> _AVAILABLE DATA_
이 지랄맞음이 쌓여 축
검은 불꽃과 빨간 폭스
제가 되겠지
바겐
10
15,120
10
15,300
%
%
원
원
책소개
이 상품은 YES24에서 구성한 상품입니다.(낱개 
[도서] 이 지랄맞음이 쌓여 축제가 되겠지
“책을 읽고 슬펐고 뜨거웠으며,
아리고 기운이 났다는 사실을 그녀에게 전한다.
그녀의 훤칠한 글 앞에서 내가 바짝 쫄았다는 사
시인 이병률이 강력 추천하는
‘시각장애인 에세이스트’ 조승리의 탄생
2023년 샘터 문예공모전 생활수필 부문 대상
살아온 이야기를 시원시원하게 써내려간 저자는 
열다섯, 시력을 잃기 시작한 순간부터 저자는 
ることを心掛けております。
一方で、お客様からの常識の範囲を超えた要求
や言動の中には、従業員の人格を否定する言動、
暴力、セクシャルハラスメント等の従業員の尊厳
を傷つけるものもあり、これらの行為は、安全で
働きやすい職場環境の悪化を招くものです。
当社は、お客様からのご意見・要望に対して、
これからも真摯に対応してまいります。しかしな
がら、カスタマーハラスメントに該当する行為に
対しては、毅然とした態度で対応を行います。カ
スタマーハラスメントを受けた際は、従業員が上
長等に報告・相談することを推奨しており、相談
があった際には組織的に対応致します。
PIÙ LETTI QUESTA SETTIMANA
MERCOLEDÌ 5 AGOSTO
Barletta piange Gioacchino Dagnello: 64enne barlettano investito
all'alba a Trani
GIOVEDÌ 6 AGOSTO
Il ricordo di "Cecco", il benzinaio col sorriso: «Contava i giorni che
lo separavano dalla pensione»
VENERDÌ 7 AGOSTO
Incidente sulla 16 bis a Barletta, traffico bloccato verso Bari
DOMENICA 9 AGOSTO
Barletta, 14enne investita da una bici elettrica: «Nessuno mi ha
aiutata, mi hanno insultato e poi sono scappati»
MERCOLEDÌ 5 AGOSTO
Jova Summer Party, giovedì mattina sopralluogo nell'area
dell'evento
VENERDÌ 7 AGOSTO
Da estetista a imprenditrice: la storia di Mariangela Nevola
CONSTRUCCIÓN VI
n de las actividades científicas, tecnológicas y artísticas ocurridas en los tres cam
==
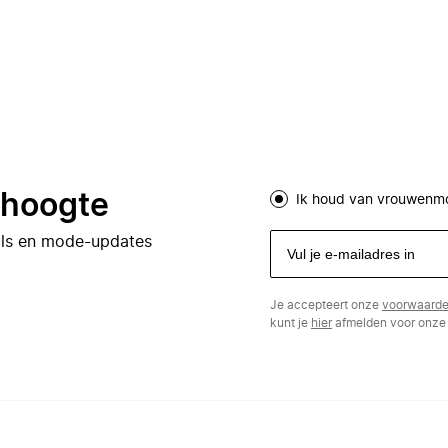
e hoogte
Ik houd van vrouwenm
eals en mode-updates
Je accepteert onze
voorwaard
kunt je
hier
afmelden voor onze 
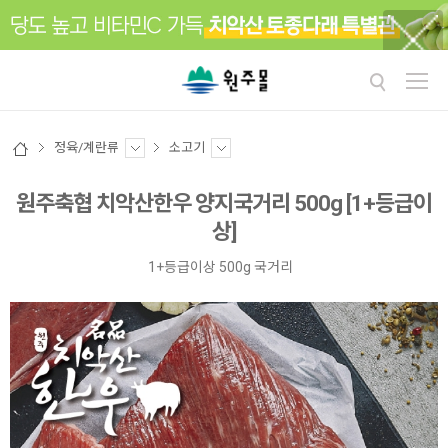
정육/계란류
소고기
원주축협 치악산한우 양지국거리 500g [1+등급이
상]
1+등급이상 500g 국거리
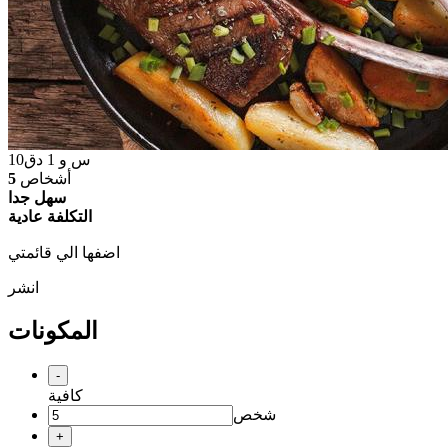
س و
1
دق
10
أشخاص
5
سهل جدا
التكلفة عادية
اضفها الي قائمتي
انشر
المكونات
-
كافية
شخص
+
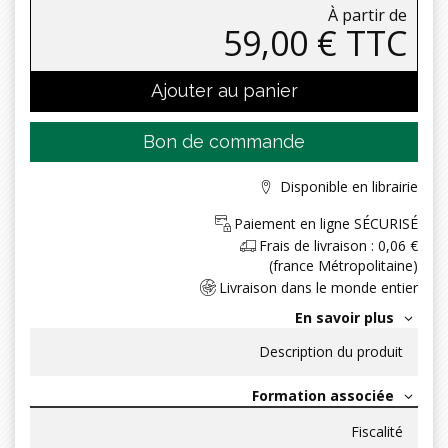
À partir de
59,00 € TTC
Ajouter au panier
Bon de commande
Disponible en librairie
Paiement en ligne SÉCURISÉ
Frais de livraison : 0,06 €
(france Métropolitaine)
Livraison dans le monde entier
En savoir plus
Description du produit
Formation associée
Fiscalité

> _TASK OBJECTIVE_
Go through the material above and report each line containing "Barletta".

> _WRITTEN RESPONSE_
Barletta piange Gioacchino Dagnello: 64enne barlettano investito
Incidente sulla 16 bis a Barletta, traffico bloccato verso Bari
Barletta, 14enne investita da una bici elettrica: «Nessuno mi ha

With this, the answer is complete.